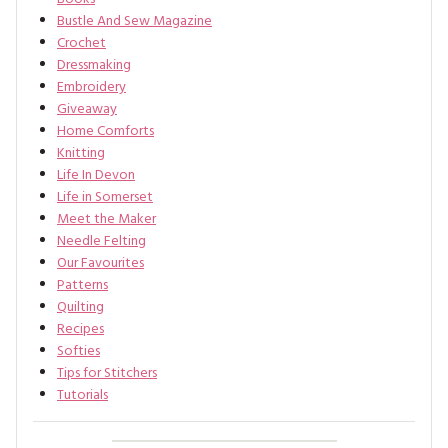
Bustle And Sew Magazine
Crochet
Dressmaking
Embroidery
Giveaway
Home Comforts
Knitting
Life In Devon
Life in Somerset
Meet the Maker
Needle Felting
Our Favourites
Patterns
Quilting
Recipes
Softies
Tips for Stitchers
Tutorials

───

- Assigned task -
Transcribe the data verbatim. No picture belongs in the result.

- Your solution -
Bustle And Sew Magazine
Crochet
Dressmaking
Embroidery
Giveaway
Home Comforts
Knitting
Life In Devon
Life in Somerset
Meet the Maker
Needle Felting
Our Favourites
Patterns
Quilting
Recipes
Softies
Tips for Stitchers
Tutorials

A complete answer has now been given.